OK. Apologies for the radio silence, it's been a bit of a crap week.
I got home and lugged everything I needed up the stairs. Sucked tbh. Started building it that night, and immediately noticed an issue. Whilst everything fits how I planned it to I did not realise the USB 3.0 header would be covered so tightly. I thought it was up the side of the board like 99% of the boards I have used in the past so didn't pay it much thought. That was a mistake. It doesn't fit no way no how. There may be a way around this, and I will try, but as of now no front USB.
I also realised very quickly that I should not have stopped after shortening the 24 and 8 pin. Space is a premium in this old chassis, so that bit me.
That was after an over two hour fight with the PSU. Let me cover that also. Firstly the mesh grille was rubbing the fan. So I had to use the old frame as a spacer. Not a deal breaker. However, I soon realised the connector in the PSU for the fan made no sense. I figured it out eventually, and got a lovely electric shock for the convenience ffs. I also found out that yes it's a 140mm fan but Enermax used 120 mount holes. Meaning I had to drill the fan and mess around with it for ages. UGH. Then I found out it's just a hair too thick so had to mod that too ffs. I got that done, and then the next day I shortened the PCIE power cable.
It's not finished (needs final cable ties etc) but lesson learned from the past don't tie everything down until you are sure it all works.
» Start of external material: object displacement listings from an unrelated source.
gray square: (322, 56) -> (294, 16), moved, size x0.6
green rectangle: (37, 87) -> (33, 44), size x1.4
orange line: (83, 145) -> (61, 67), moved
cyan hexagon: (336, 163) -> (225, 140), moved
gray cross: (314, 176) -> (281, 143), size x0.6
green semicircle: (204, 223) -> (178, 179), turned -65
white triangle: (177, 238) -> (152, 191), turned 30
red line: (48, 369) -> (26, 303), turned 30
I already had Ubuntu installed but it was giving some AMD error at launch. I got around that by connecting it to the network and installing a couple of updates via terminal. The rest? has been slow going, but that is what you get when you are in an alien OS that you have never really dug deeply into before.
It took me the best part of a day just to install the video driver. I downloaded them from Nvidia but they came packaged as a .run file. I then became blinkered by this, and it cost me a few hours. Firstly when I tried to launch it it was telling me I needed to be logged in as root. However, when I did that I could not see the DIR structure. I then found a way to make myself root, and launched it. Then it told me it was unhappy about something else. Many hours had passed now and I was peed off with it so I started having a look around Ubuntu and happened across the software update part that also has "other devices" listed. Sure enough, there it was.
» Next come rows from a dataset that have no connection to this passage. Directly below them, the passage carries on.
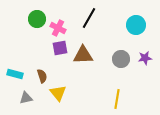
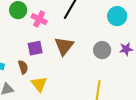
purple square: (60, 48) -> (35, 48), moved
brown triangle: (83, 55) -> (64, 46), turned -50

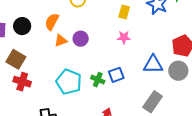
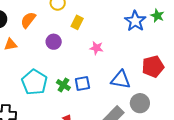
yellow rectangle: (124, 12) -> (77, 22), moved
orange triangle: (61, 41) -> (11, 45), moved
gray circle: (178, 71) -> (140, 103), moved

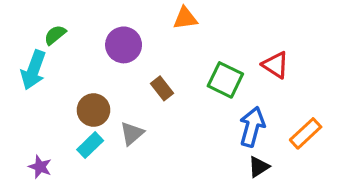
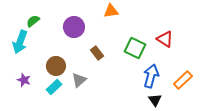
purple star: (40, 167) -> (24, 80), moved
black triangle: (259, 167) -> (155, 100), turned -32

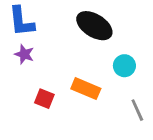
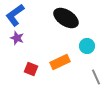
blue L-shape: (21, 21) -> (15, 15), turned 60
orange rectangle: (86, 89) -> (60, 62), turned -48

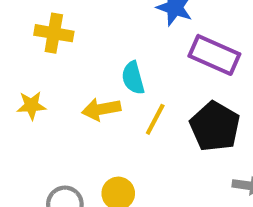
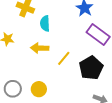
cyan semicircle: (133, 78) -> (45, 23), moved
However, I then noticed another problem. See if you can spot it.
I will come back to that shortly. The next step was figuring out how the heck you combine volumes in Ubuntu. Back to school I went. Found out that it was all done by terminal unless you used a GUI. Cool, so I set about finding one. I eventually found the respository for KDE partition manager. However, when I watched a guide on the internet it was making no sense and didn't even look like the one I was using. I then looked at the help guide, but again the GUI was completely different.
It seems it has been updated (the GUI/app) but the documentation hasn't. Eventually after a few hours I figured it out. And created my spanned volumes.
Which all worked beautifully. However, you will note something is missing. Look closer...
Yup, no Revodrive X3. Now if you cast your mind back to the first picture of Ubuntu you can see it is there. However, it is there in four parts. That is how the drive works. Four 250gb Sandforce SATA SSDs all hiding behind a Marvell controller. Now when I first saw this I figured "Hmm, no RAID but I can span the volumes to make the drive back up into one piece". Only you can't. It only allows you access to the first 250gb. The rest? can not be partitioned or formatted in any shape or form. So basically? that will have to come out. There was a hacked together user driver created in 2011, but I can't find it.
The good news is that you can see, we have the rest of the SSDs all picking up, detected and spanned into volumes.
So basically the rig is now ready to be set up for Nextcloud. That is literally the final step, now that I have all of the hardware up and running how it should be.